Mark Freed - Dreams
Mark.Freed / 25 Apr 2022
Last week, Katie Dix and I spent the morning with City Gateway for their Welcome Day. We met the new cohort of young people who are looking to get themselves job ready by embarking on courses, gaining extra qualifications and receiving coaching from their experts.
I gave a speech sharing the various dreams I have had through my life, to encourage the attendees to follow theirs and not let bumps in the road stop them from living out their ambitions. It was a really inspiring morning to see all the good work City Gateway are doing for their young people, we look forward to the next time we visit!
Big thank you to Diane Betts and her team and also Mark Huxley FRSA for the introduction to this amazing organisation.
When I was about 12 one of my dreams was to become an Olympic swimmer and world record holder.
My advice - swimming is the hardest sport to train for; it’s solitary, requires huge amounts of time early in the morning and late into the evening, and finally…the bottom of a pool is very boring to look at! If you want to become a world class sports person…pick another sport.

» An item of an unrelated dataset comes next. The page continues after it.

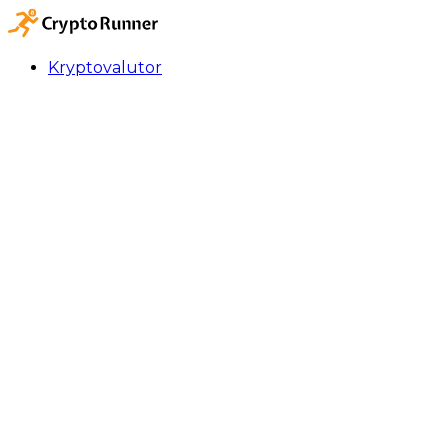
Kryptovalutor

I failed in the exact dream but it proved a gateway to another…Water polo, Olympics, world record.
I started playing Water Polo competitively, and although I didn’t exactly take part in the Olympics, I helped organise and run the Water Polo at London 2012. A few years later, I managed to achieve another dream of breaking a world record…the most amount of passes of the ball in the pool.
My next dream was to leave education as soon as I could and become a successful entrepreneur. I should explain, I hated education. I found it very difficult due to my Dyslexia and having very little known about it or support in place, it didn’t suit me at all. I left school with two GCSE’s but fire in my belly to establish myself as an Entrepreneur and expand on the portfolio career I had at the time, working at the local Sainsbury’s, washing pots at an Indian restaurant and a car washing round
My mother let me leave school as long as I got a proper job and give up my portfolio career…the entrepreneurial dream died.
My first proper job gave me insight into the incredible relative advantage that some have by their gender, ethnicity and social background. It hit me hard when my contemporaries started leaving university and entering the work place and getting the jobs I wanted. The dream was fading…
My swimming/Water Polo training had taught me to compete and to challenge. I was overcoming the challenges of Dyslexia thanks to spell and grammar checking on the computer so my career was successfully taking off. I was traveling the world in my job often flying first and sometimes Business class if I was unlucky.
But I still had a dream - the entrepreneurial dream, along with it a new dream of a fairer more inclusive and successful world. Full of opportunity and choice for all.
Twenty years ago I gave up my career, my experiences had provided a gateway to fulfil a new dream…E2W and Men for Inclusion were born.
Have your dreams, recognise your experiences good and bad are just gateways and opportunities to your future. Take them and learn.